Читать «Макар Чудра и многое другое...» онлайн - страница 103

Максим Горький

– Они и работают.

– Не видать этого по историям-то по твоим, – справедливо заметил кочегар, и мне вдруг стало ясно, что огромное большинство книг, прочитанных мною, почти совсем не говорит, как работают, каким трудом живут благородные герои.

– Ну-кось, посплю я немножко, – говорил Яков, опрокидываясь на спину там, где сидел, и через минуту мерно свистал носом.

Осенью, когда берега Камы порыжели, деревья озолотились, а косые лучи солнца стали белеть, – Яков неожиданно ушел с парохода. Еще накануне этого он говорил мне:

– Послезавтрея прибудем мы с тобой, ероха-воха, в Пермь, сходим в баню, попаримся за милую душу, а от-толева – засядем в трактире с музыкой, – утешно! Люблю я глядеть, как машина играет.

Но в Сарапуле сел на пароход толстый мужчина, с дряблым бабьим лицом без бороды и усов. Теплая длинная чуйка и картуз с наушниками лисьего меха еще более усиливали его сходство с женщиной. Он тотчас же занял столик около кухни, где было теплее, спросил чайный прибор и начал пить желтый кипяток, не расстегнув чуйки, не сняв картуза, обильно потея.

Осенние тучи неугомонно сеяли мелкий дождь, и казалось, что, когда этот человек вытрет клетчатым платком пот с лица, дождь идет тише, а по мере того, как человек снова потеет, – и дождь становится сильнее.

Скоро около него очутился Яков, и они стали рассматривать карту в календаре, – пассажир водил по ней пальцем, а кочегар спокойно говорил:

– Что ж! Ничего. Это мне – наплевать…

– И хорошо, – тоненьким голосом сказал пассажир, сунув календарь в приоткрытый кожаный мешок у своих ног. Тихонько разговаривая, они начали пить чай.

Перед тем, как Яков пошел на вахту, я спросил его, что? это за человек. Он ответил, усмехаясь:

– Видать, будто голубь, скопец, значит. Из Сибири, дале-еко! Забавный, по планту живет…

Он пошел прочь от меня, ступая по палубе черными пятками, твердыми, точно копыта, но снова остановился, почесывая бок.

– Я к нему в работники нанялся; как в Перму приедем, слезу с парохода, прощай, ероха-воха! По железной дороге ехать, потом – по реке да на лошадях еще, – пять недель будто ехать надо, вона, куда человек забился…

– Ты его знаешь? – спросил я, удивленный неожиданным решением Якова.
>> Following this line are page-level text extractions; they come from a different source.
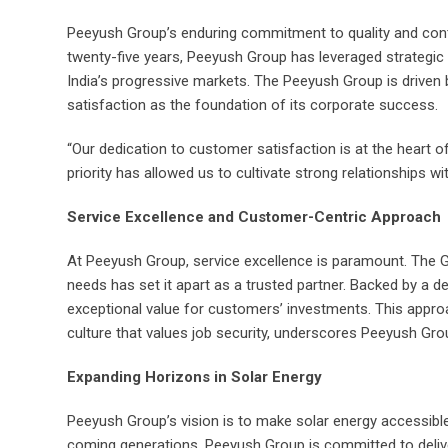
Peeyush Group’s enduring commitment to quality and contin
twenty-five years, Peeyush Group has leveraged strategic p
India’s progressive markets. The Peeyush Group is driven 
satisfaction as the foundation of its corporate success.
“Our dedication to customer satisfaction is at the heart 
priority has allowed us to cultivate strong relationships wi
Service Excellence and Customer-Centric Approach
At Peeyush Group, service excellence is paramount. The 
needs has set it apart as a trusted partner. Backed by a 
exceptional value for customers’ investments. This appr
culture that values job security, underscores Peeyush Gro
Expanding Horizons in Solar Energy
Peeyush Group’s vision is to make solar energy accessible 
coming generations. Peeyush Group is committed to deliver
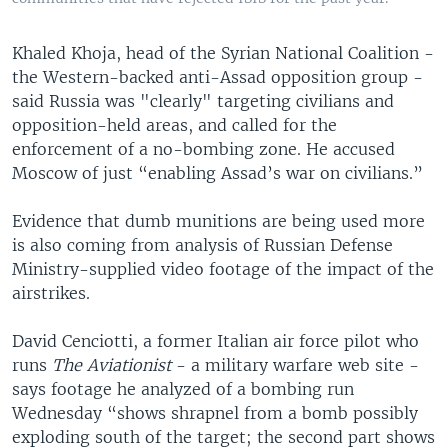
Khaled Khoja, head of the Syrian National Coalition -
the Western-backed anti-Assad opposition group -
said Russia was "clearly" targeting civilians and
opposition-held areas, and called for the
enforcement of a no-bombing zone. He accused
Moscow of just “enabling Assad’s war on civilians.”
Evidence that dumb munitions are being used more
is also coming from analysis of Russian Defense
Ministry-supplied video footage of the impact of the
airstrikes.
David Cenciotti, a former Italian air force pilot who
runs
The Aviationist
- a military warfare web site -
says footage he analyzed of a bombing run
Wednesday “shows shrapnel from a bomb possibly
exploding south of the target; the second part shows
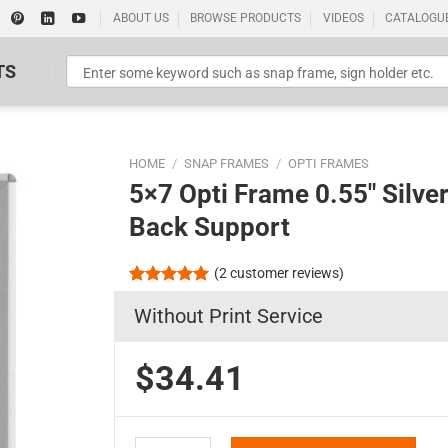
ABOUT US
BROWSE PRODUCTS
VIDEOS
CATALOGU
TS
HOME
/
SNAP FRAMES
/
OPTI FRAMES
5×7 Opti Frame 0.55″ Silve
Back Support
(
2
customer reviews)
Standard Poster Picture Print
Rated
2
5.00
Without Print Service
out of 5
based on
customer
ratings
$34.41
5x7 Opti Frame 0.55" Silver Profile Mitered Corn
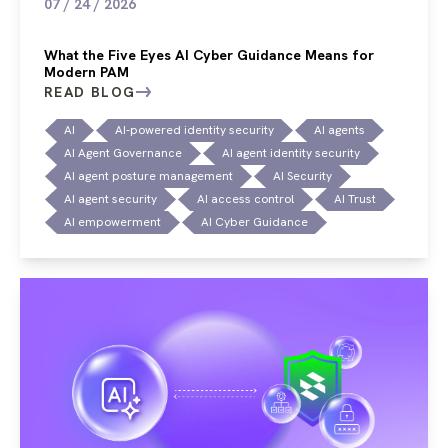
07 / 24 / 2026
What the Five Eyes AI Cyber Guidance Means for
Modern PAM
READ BLOG
AI
AI-powered identity security
AI agents
AI Agent Governance
AI agent identity security
AI agent posture management
AI Security
AI agent security
AI access control
AI Trust
AI empowerment
AI Cyber Guidance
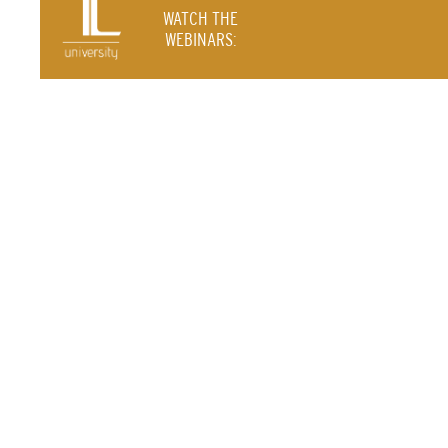
WATCH THE
WEBINARS:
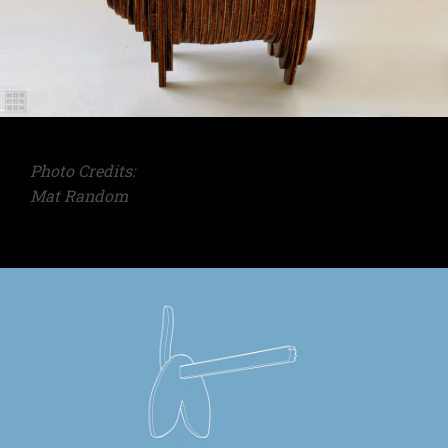
Photo Credits:
Mat Random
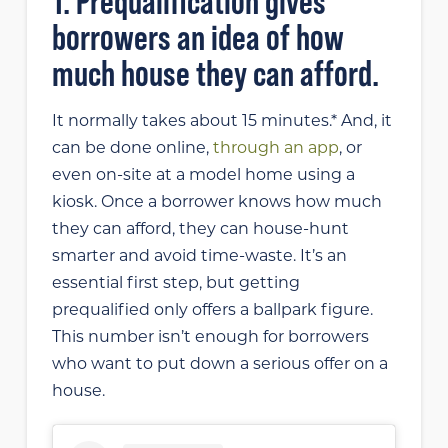
1. Prequalification gives
borrowers an idea of how
much house they can afford.
It normally takes about 15 minutes.* And, it
can be done online,
through an app
, or
even on-site at a model home using a
kiosk. Once a borrower knows how much
they can afford, they can house-hunt
smarter and avoid time-waste. It’s an
essential first step, but getting
prequalified only offers a ballpark figure.
This number isn’t enough for borrowers
who want to put down a serious offer on a
house.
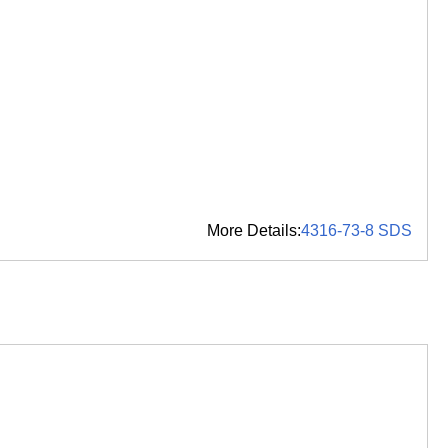
More Details:
4316-73-8 SDS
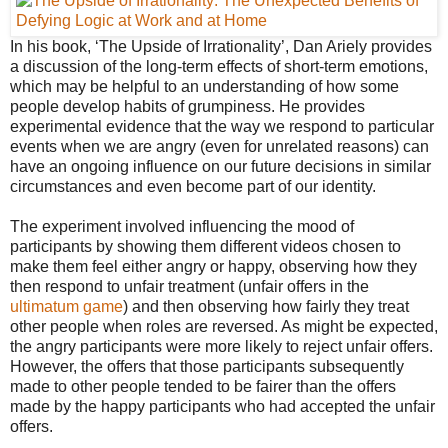
In his book, ‘The Upside of Irrationality’, Dan Ariely provides
a discussion of the long-term effects of short-term emotions,
which may be helpful to an understanding of how some
people develop habits of grumpiness. He provides
experimental evidence that the way we respond to particular
events when we are angry (even for unrelated reasons) can
have an ongoing influence on our future decisions in similar
circumstances and even become part of our identity.
The experiment involved influencing the mood of
participants by showing them different videos chosen to
make them feel either angry or happy, observing how they
then respond to unfair treatment (unfair offers in the
ultimatum game
) and then observing how fairly they treat
other people when roles are reversed. As might be expected,
the angry participants were more likely to reject unfair offers.
However, the offers that those participants subsequently
made to other people tended to be fairer than the offers
made by the happy participants who had accepted the unfair
offers.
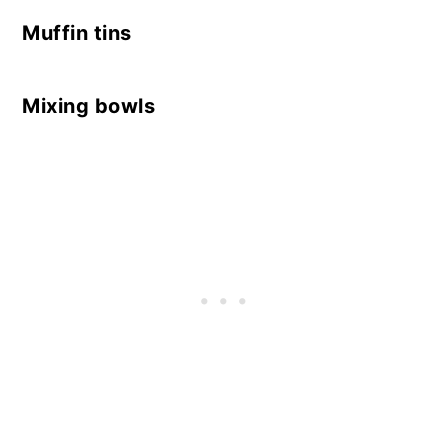
Muffin tins
Mixing bowls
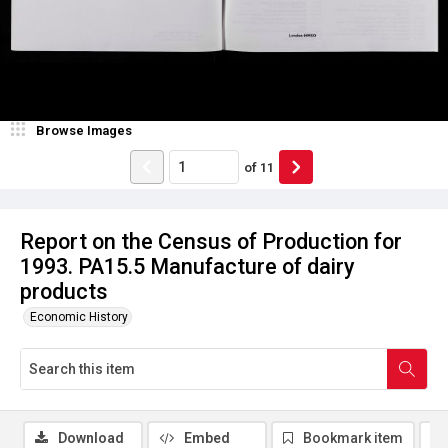
Browse Images
of
11
Report on the Census of Production for
1993. PA15.5 Manufacture of dairy
products
Economic History
Download
Embed
Bookmark item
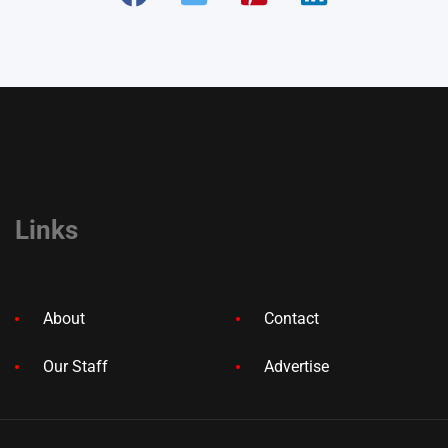
Links
About
Contact
Our Staff
Advertise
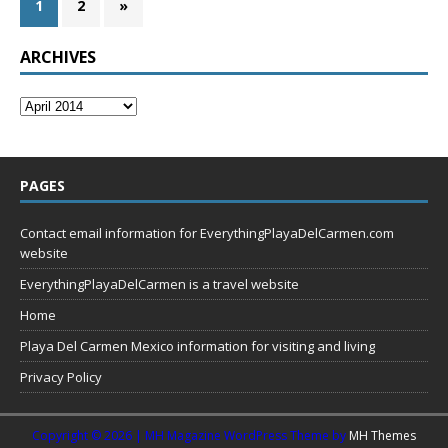
1
2
»
ARCHIVES
PAGES
Contact email information for EverythingPlayaDelCarmen.com
website
EverythingPlayaDelCarmen is a travel website
Home
Playa Del Carmen Mexico information for visiting and living
Privacy Policy
Copyright © 2026 | MH Magazine WordPress Theme by
MH Themes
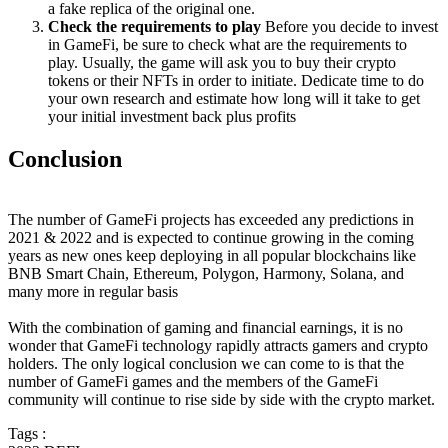
a fake replica of the original one.
Check the requirements to play
Before you decide to invest
in GameFi, be sure to check what are the requirements to
play. Usually, the game will ask you to buy their crypto
tokens or their NFTs in order to initiate. Dedicate time to do
your own research and estimate how long will it take to get
your initial investment back plus profits
Conclusion
The number of GameFi projects has exceeded any predictions in
2021 & 2022 and is expected to continue growing in the coming
years as new ones keep deploying in all popular blockchains like
BNB Smart Chain, Ethereum, Polygon, Harmony, Solana, and
many more in regular basis
With the combination of gaming and financial earnings, it is no
wonder that GameFi technology rapidly attracts gamers and crypto
holders. The only logical conclusion we can come to is that the
number of GameFi games and the members of the GameFi
community will continue to rise side by side with the crypto market.
Tags :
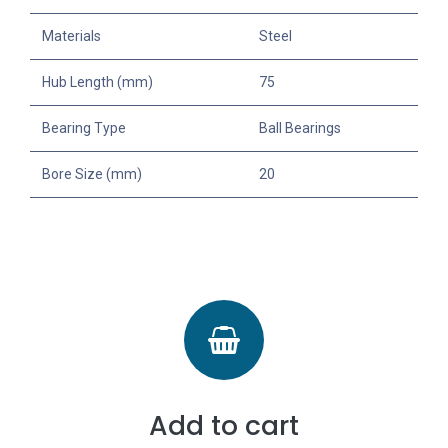
Materials
Steel
Hub Length (mm)
75
Bearing Type
Ball Bearings
Bore Size (mm)
20
Add to cart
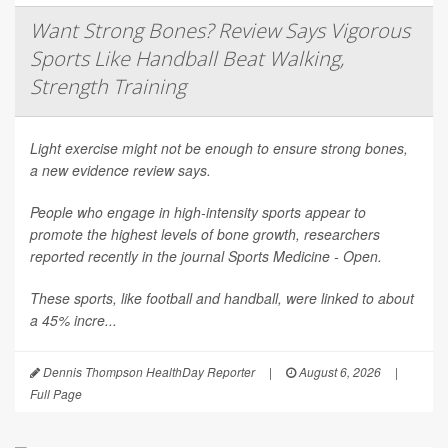
Want Strong Bones? Review Says Vigorous
Sports Like Handball Beat Walking,
Strength Training
Light exercise might not be enough to ensure strong bones,
a new evidence review says.
People who engage in high-intensity sports appear to
promote the highest levels of bone growth, researchers
reported recently in the journal
Sports Medicine - Open
.
These sports, like football and handball, were linked to about
a 45% incre...
Dennis Thompson HealthDay Reporter
|
August 6, 2026
|
Full Page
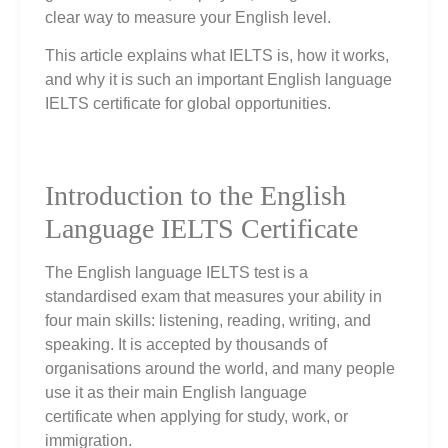
clear way to measure your English level.
This article explains what IELTS is, how it works,
and why it is such an important English language
IELTS certificate for global opportunities.
Introduction to the English
Language IELTS Certificate
The English language IELTS test is a
standardised exam that measures your ability in
four main skills: listening, reading, writing, and
speaking. It is accepted by thousands of
organisations around the world, and many people
use it as their main English language
certificate when applying for study, work, or
immigration.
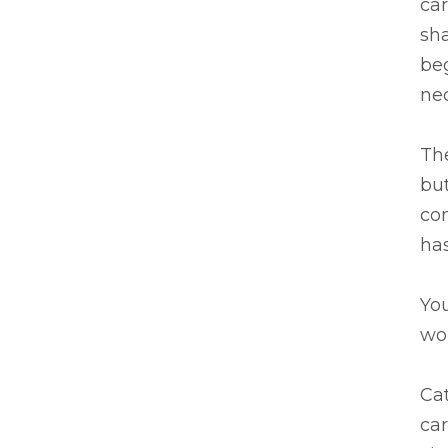
car
sha
beg
nec
Th
but
com
has
Yo
wou
Cat
car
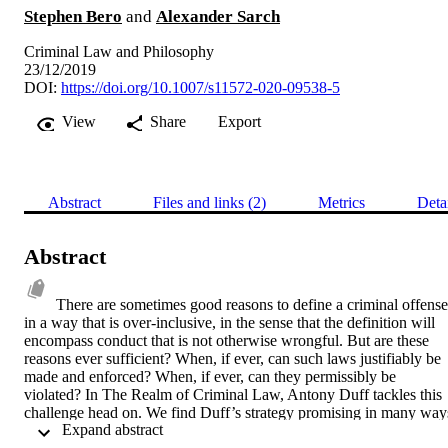
Stephen Bero
and
Alexander Sarch
Criminal Law and Philosophy
23/12/2019
DOI:
https://doi.org/10.1007/s11572-020-09538-5
View
Share
Export
Abstract
Files and links (2)
Metrics
Deta
Abstract
There are sometimes good reasons to define a criminal offense 
in a way that is over-inclusive, in the sense that the definition will 
encompass conduct that is not otherwise wrongful. But are these 
reasons ever sufficient? When, if ever, can such laws justifiably be 
made and enforced? When, if ever, can they permissibly be 
violated? In The Realm of Criminal Law, Antony Duff tackles this 
challenge head on. We find Duff’s strategy promising in many ways
 Expand abstract 
as an effort to reconcile over-inclusive offenses with the wrongness 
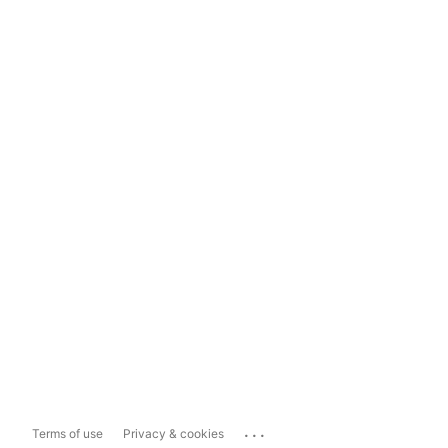
...
Terms of use
Privacy & cookies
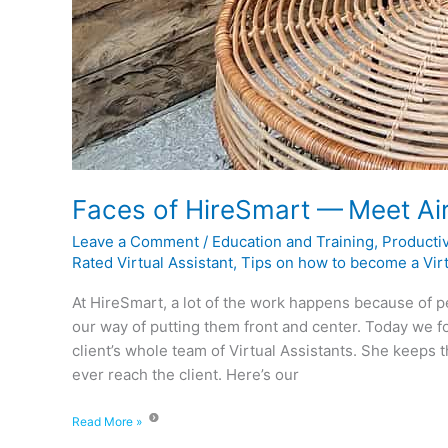
Faces of HireSmart — Meet Ai
Leave a Comment
/
Education and Training
,
Productiv
Rated Virtual Assistant
,
Tips on how to become a Virt
At HireSmart, a lot of the work happens because of p
our way of putting them front and center. Today we f
client’s whole team of Virtual Assistants. She keeps 
ever reach the client. Here’s our
Read More »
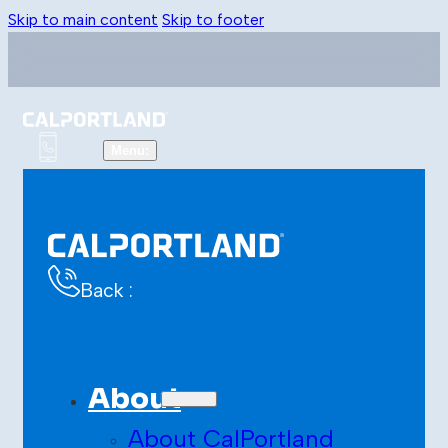
Skip to main content
Skip to footer
Back :
About
About CalPortland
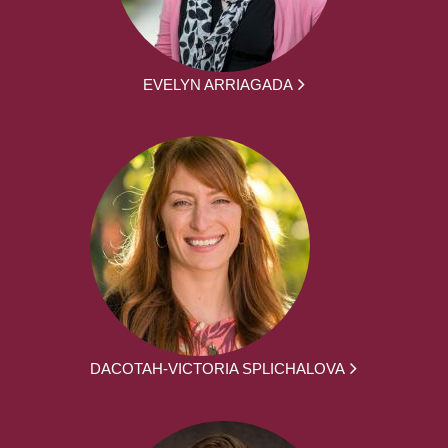
EVELYN ARRIAGADA
DACOTAH-VICTORIA SPLICHALOVA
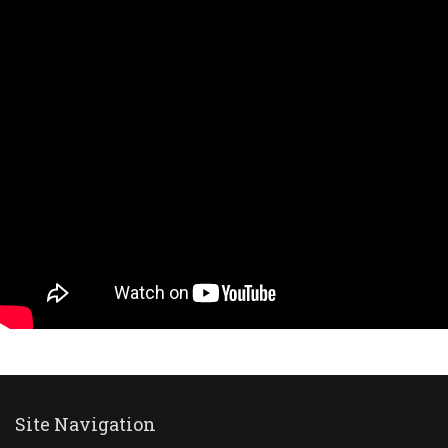
Site Navigation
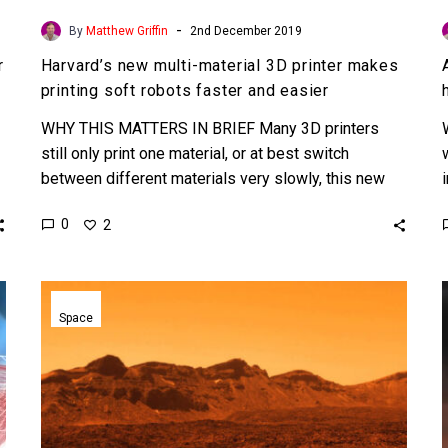
-
By
Matthew Griffin
2nd December 2019
r
Harvard’s new multi-material 3D printer makes
printing soft robots faster and easier
WHY THIS MATTERS IN BRIEF Many 3D printers
still only print one material, or at best switch
between different materials very slowly, this new
printer…
0
2
Scientists
want
Space
to
use
a
silica
blanket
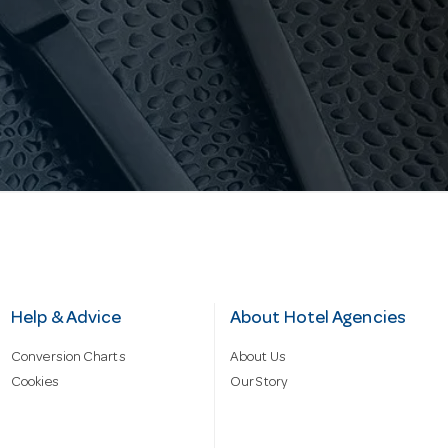
Help & Advice
About Hotel Agencies
Conversion Charts
About Us
Cookies
Our Story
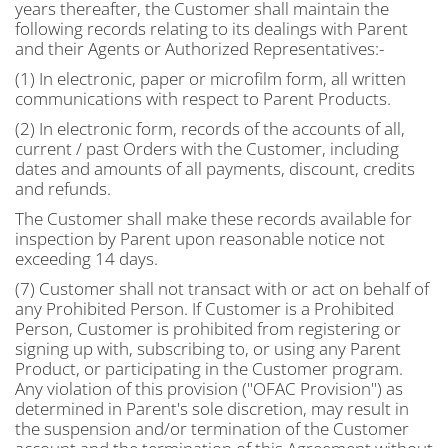
years thereafter, the Customer shall maintain the
following records relating to its dealings with Parent
and their Agents or Authorized Representatives:-
(1) In electronic, paper or microfilm form, all written
communications with respect to Parent Products.
(2) In electronic form, records of the accounts of all,
current / past Orders with the Customer, including
dates and amounts of all payments, discount, credits
and refunds.
The Customer shall make these records available for
inspection by Parent upon reasonable notice not
exceeding 14 days.
(7) Customer shall not transact with or act on behalf of
any Prohibited Person. If Customer is a Prohibited
Person, Customer is prohibited from registering or
signing up with, subscribing to, or using any Parent
Product, or participating in the Customer program.
Any violation of this provision ("OFAC Provision") as
determined in Parent's sole discretion, may result in
the suspension and/or termination of the Customer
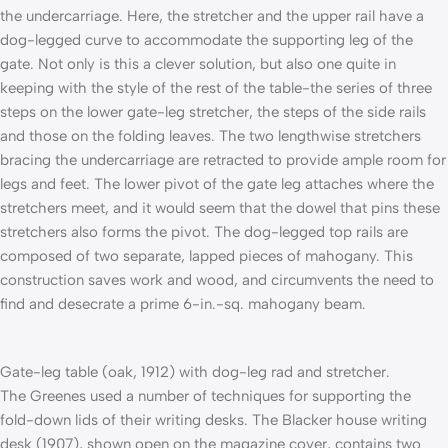
the undercarriage. Here, the stretcher and the upper rail have a
dog-legged curve to accommodate the supporting leg of the
gate. Not only is this a clever solution, but also one quite in
keeping with the style of the rest of the table-the series of three
steps on the lower gate-leg stretcher, the steps of the side rails
and those on the folding leaves. The two lengthwise stretchers
bracing the undercarriage are retracted to provide ample room for
legs and feet. The lower pivot of the gate leg attaches where the
stretchers meet, and it would seem that the dowel that pins these
stretchers also forms the pivot. The dog-legged top rails are
composed of two separate, lapped pieces of mahogany. This
construction saves work and wood, and circumvents the need to
find and desecrate a prime 6-in.-sq. mahogany beam.
Gate-leg table (oak, 1912) with dog-leg rad and stretcher.
The Greenes used a number of techniques for supporting the
fold-down lids of their writing desks. The Blacker house writing
desk (1907), shown open on the magazine cover, contains two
– Отколе? И не выдывал николи, я в его местах не жил ведь…

Наутро Яков, одетый в короткий сальный полушубок, в опорках на босую ногу, в изломанной, без полей, соломенной шляпе Медвежонка, тискал мою руку чугунными пальцами и говорил:

– Вали со мной, а? Он возьмет и тебя, голубь-то, ежели сказать ему; хошь – скажу? Отрежут тебе лишнее, денег дадут. Им это – праздник, человека изуродовать, они за это наградят…

Скопец стоял у борта с беленьким узелком под мышкой, упорно смотрел на Якова мертвыми глазами, грузный, вспухший, как утопленник. Я негромко обругал его, кочегар еще раз тиснул мою ладонь.

– Пускай его, наплевать! Всяк своему богу молится, нам – что? Ну, прощай! Живи на счастье!

И ушел Яков Шумов, переваливаясь с ноги на ногу, как медведь, оставив в сердце моем нелегкое, сложное чувство, – было жалко кочегара и досадно на него, было, помнится, немножко завидно, и тревожно думалось: зачем пошел человек неведомо куда?